Btw, the area of a parking lot is enough to power a PHEV with photovoltaics alone and PHEVs need parking lots anyway.
And if you guys ever driven on German Autobahns, you would know that the majority have a speedlimit of 120 km/h and where there is no speedlimit, the traffic is usually too high to drive safely above 160 km/h most of the time. And 160 km/h is not a problem for a PHEV.
Posted by: windman | 30 November 2008 at 01:09 PM
Mark_BC and NorthernPiker,
Get ahold of the book "The Solar Revolution" by Travis Bradford. Mr. Bradford does a nice job of making a prediction of PV price parity in USA based on historical price reduction of 18% every doubling of PV production quantities.
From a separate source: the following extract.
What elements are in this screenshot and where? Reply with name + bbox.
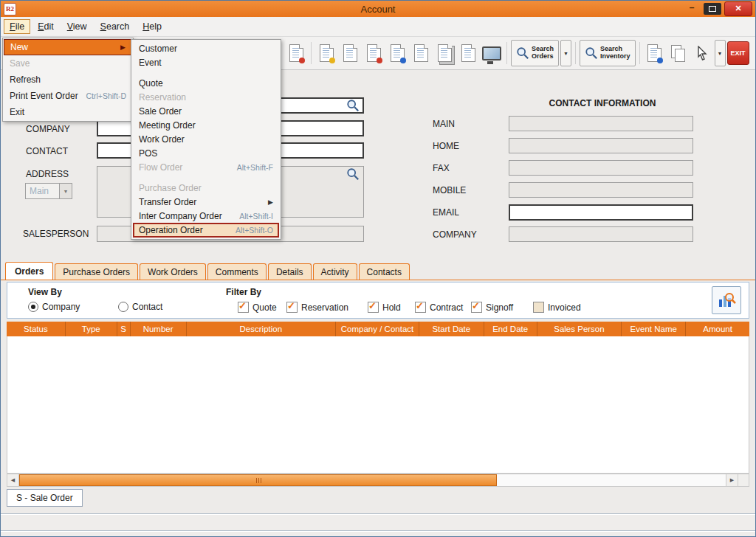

His prediction is conservatively based on existing cSi and poly-Si production. The real story, as he realizes and mentions, is thinfilm PV will reach parity sooner. I would make the argument Nanosolar, First Solar, and others are already well beyond this for installation in Southern CA where solar hours are highest and electricity is most expensive (close to 20 cents/kWh). The reason you're not seeing this yet is because production is not anywhere close to demand yet. This is keeping PV prices artificially high, but is also creating very high rates of production development.
Posted by: mds | 30 November 2008 at 04:02 PM
Consider an alternative view:
http://www.evworld.com/news.cfm?newsid=18280 AFS Trinity – XH-150 Plug-in Hybrid (E-REV) - May 2008
“AFS Trinity Demonstrates XH-150 Plug-in Hybrid to California Official”
“SYNOPSIS: In a typical 340 mile week of driving, barely two gallons of fuel will be consumed, resulting in 170 miles per gallon.”
“AFS Trinity's fast XH-150 SUV that gets 150 MPG, goes up to 87 MPH on the highway, accelerates faster than comparable gas only vehicles”
87 mph = 139 kmph
You do not need to force people to give up SUVs and SUTs to radically reduce USA use of oil for transport!